### Data
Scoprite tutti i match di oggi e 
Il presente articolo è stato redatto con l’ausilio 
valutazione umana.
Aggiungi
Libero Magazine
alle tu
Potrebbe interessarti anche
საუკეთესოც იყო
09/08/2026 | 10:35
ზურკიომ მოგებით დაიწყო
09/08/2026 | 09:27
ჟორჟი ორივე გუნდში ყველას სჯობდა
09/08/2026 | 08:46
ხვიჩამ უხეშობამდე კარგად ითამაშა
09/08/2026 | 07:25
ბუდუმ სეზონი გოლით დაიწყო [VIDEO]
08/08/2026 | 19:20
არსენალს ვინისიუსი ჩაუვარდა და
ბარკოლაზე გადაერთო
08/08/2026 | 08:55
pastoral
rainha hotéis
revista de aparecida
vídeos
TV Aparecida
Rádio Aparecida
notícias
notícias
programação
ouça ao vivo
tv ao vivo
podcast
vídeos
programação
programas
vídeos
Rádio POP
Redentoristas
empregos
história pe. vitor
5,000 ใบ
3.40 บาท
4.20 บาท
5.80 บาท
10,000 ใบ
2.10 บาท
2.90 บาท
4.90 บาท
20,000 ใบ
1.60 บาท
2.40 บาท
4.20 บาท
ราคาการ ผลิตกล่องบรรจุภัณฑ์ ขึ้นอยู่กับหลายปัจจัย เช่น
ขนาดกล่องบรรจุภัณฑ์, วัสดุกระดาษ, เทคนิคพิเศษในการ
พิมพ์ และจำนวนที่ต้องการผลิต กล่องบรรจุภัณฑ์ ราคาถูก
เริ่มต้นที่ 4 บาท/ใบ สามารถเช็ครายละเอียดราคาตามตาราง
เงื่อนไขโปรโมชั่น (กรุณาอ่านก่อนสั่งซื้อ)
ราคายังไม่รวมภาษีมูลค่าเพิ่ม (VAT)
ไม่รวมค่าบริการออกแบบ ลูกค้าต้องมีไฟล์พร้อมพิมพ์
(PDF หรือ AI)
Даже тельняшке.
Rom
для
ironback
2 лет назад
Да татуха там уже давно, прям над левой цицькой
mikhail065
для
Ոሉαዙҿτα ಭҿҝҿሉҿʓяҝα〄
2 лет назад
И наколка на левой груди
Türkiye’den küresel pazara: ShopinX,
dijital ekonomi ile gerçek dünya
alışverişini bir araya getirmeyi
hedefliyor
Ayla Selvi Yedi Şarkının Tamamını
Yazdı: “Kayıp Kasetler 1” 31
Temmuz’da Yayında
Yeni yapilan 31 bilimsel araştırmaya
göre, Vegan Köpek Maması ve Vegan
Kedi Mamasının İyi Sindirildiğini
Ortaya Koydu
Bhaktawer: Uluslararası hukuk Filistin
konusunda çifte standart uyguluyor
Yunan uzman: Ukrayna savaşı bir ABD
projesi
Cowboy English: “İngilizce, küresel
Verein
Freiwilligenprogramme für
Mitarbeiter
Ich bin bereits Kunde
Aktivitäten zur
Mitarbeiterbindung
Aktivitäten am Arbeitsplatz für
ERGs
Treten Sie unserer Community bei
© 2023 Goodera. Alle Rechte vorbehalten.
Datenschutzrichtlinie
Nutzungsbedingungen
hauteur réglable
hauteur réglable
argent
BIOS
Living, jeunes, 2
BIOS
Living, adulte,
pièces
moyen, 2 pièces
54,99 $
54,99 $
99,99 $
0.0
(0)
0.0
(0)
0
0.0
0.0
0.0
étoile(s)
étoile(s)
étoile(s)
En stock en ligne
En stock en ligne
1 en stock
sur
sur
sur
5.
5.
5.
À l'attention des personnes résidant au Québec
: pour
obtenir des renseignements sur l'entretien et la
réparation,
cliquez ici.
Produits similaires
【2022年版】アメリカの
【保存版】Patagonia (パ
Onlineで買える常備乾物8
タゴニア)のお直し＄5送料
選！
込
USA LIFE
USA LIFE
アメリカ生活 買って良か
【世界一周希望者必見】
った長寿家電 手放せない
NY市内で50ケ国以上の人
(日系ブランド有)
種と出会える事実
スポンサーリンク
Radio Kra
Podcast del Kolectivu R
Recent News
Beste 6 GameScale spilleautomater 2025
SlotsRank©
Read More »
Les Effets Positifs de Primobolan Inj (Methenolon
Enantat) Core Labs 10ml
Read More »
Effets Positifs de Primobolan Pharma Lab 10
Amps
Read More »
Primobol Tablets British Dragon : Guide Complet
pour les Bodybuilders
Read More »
--
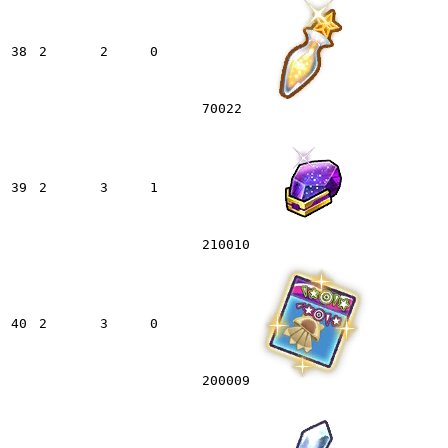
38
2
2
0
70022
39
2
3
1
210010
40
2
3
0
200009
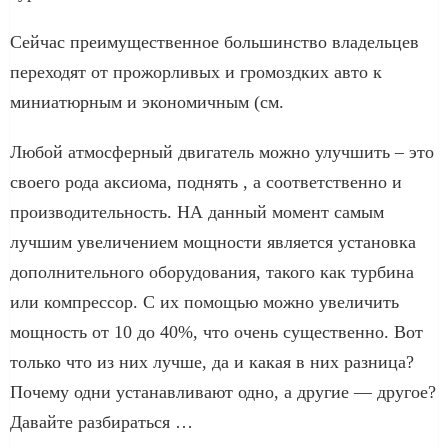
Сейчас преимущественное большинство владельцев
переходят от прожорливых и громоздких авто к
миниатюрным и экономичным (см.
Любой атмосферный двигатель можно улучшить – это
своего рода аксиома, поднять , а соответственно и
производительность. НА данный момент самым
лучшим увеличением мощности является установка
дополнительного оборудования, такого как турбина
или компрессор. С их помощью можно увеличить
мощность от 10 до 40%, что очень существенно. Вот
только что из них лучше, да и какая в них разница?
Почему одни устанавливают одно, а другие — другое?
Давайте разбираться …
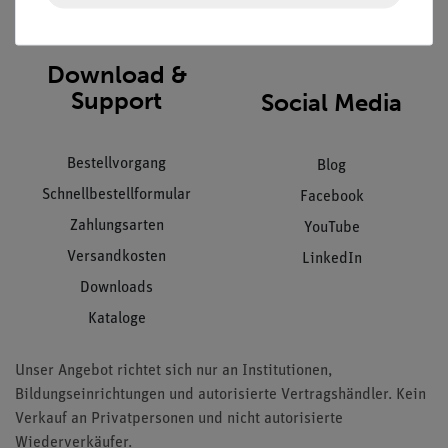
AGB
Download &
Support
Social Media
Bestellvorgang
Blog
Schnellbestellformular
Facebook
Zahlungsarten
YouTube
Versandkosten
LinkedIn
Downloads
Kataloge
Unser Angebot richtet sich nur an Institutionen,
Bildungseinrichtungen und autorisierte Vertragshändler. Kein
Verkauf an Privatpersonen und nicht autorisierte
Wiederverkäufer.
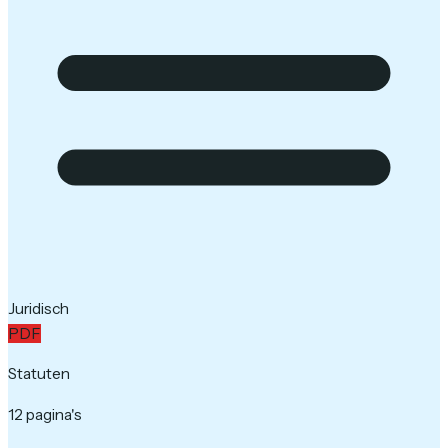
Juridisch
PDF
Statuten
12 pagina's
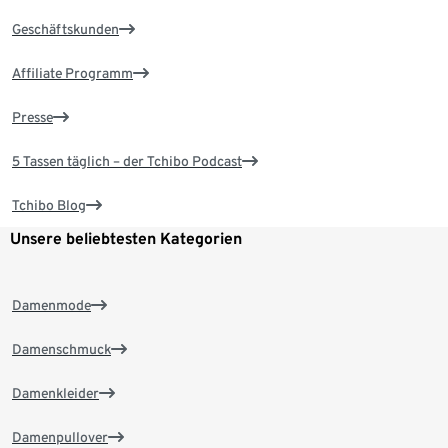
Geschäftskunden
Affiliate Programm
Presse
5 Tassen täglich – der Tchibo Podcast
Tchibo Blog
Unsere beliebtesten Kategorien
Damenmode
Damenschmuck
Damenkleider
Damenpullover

### What to produce
Work from the entries above. Set down exactly and only the lines from the line with "12 pagina's" to the line with "Damenpullover", both included, and leave the pictures out.

### Finished task
12 pagina's
Geschäftskunden
Affiliate Programm
Presse
5 Tassen täglich – der Tchibo Podcast
Tchibo Blog
Unsere beliebtesten Kategorien
Damenmode
Damenschmuck
Damenkleider
Damenpullover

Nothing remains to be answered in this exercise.